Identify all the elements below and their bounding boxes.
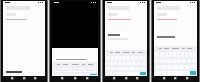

...

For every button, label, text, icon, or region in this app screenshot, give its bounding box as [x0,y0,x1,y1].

--

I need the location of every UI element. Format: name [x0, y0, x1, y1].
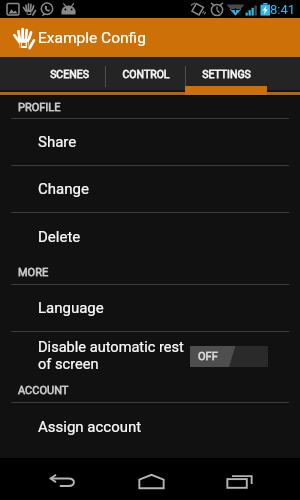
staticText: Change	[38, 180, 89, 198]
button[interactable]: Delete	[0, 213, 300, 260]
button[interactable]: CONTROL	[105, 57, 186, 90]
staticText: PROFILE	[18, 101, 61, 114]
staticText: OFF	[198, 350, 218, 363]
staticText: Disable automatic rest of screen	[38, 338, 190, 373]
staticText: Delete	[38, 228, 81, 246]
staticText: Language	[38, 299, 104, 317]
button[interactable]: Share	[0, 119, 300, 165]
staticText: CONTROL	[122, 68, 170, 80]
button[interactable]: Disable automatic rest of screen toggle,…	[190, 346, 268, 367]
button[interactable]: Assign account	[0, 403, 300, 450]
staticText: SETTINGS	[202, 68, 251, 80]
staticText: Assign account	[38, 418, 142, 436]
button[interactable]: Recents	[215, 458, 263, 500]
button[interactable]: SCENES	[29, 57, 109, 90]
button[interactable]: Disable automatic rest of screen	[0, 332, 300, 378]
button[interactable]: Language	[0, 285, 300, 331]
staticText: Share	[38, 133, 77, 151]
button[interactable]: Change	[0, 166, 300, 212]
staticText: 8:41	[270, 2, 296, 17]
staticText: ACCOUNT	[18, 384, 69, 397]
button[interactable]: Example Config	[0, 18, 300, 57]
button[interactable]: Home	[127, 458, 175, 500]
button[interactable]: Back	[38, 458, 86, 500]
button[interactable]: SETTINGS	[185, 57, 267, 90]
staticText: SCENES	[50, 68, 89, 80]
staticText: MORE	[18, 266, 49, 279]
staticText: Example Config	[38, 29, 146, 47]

_Exercise prompt_
Tell how many lines above include the word "bounding". Give the number alone.

_Answer below_
2